Yeah. The complains are especially strange on Neogaf, which always was indie friendly. Considering the market dominance of Steam curration would effectively mean the death of indie games as an idea. Because in such scenario Valve becomes the publisher and gate-keeper, just a crappy one, since they don't finance your games. And aside from maybe simulators there's no way for paid indie game to make it without Steam these days.

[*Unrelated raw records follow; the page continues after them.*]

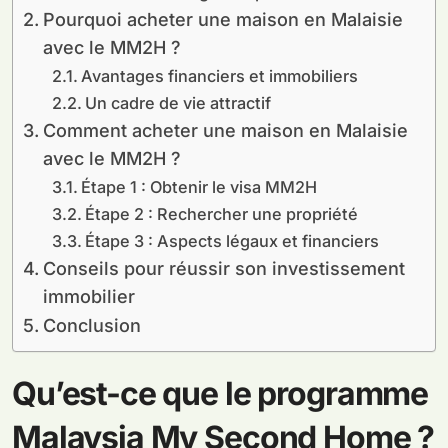
Pourquoi acheter une maison en Malaisie
avec le MM2H ?
Avantages financiers et immobiliers
Un cadre de vie attractif
Comment acheter une maison en Malaisie
avec le MM2H ?
Étape 1 : Obtenir le visa MM2H
Étape 2 : Rechercher une propriété
Étape 3 : Aspects légaux et financiers
Conseils pour réussir son investissement
immobilier
Conclusion
Qu’est-ce que le programme
Malaysia My Second Home ?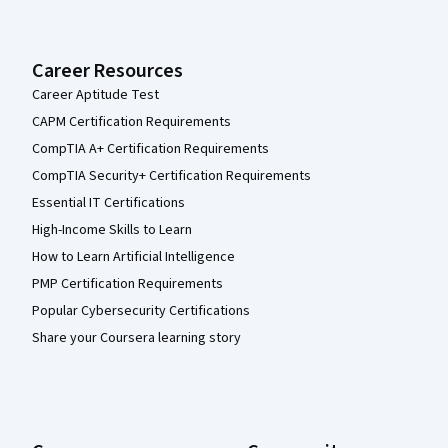
Career Resources
Career Aptitude Test
CAPM Certification Requirements
CompTIA A+ Certification Requirements
CompTIA Security+ Certification Requirements
Essential IT Certifications
High-Income Skills to Learn
How to Learn Artificial Intelligence
PMP Certification Requirements
Popular Cybersecurity Certifications
Share your Coursera learning story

Maybe it's just console gamers mentality . People grew up on consoles, then when PC gaming became cheap and popular, as well as started to get all those japanese ports, plenty of people moved into PC, but instead of embracing what the platform is about (ie..freedom and diversity, at the price of more effort required) they expect it to be just like consoles, only with prettier graphics.
 

KonradLaw

Member
I don't feel that's true. Look at game's like Lawbreakers and Mirage: Arcane Warfare. Being good isn't always enough.

Both of those were noticed a lot though. People just choose not to play them. Both were released at period extremely heavy with MP titles and both were constructed in such way that to succeed they need to take away players from bigger and more established titles that are still going strong.

Mirage's free offer seems to have worked out well though. Will be interesting to see if the numbers keep up and if Lawbreakers will attempt to repeat this experiment
 

Shard

XBLAnnoyance
Yea, this is a big reason why things like Indie Marketers, Public Relations and even Publishers are ever more increasingly becoming a thing.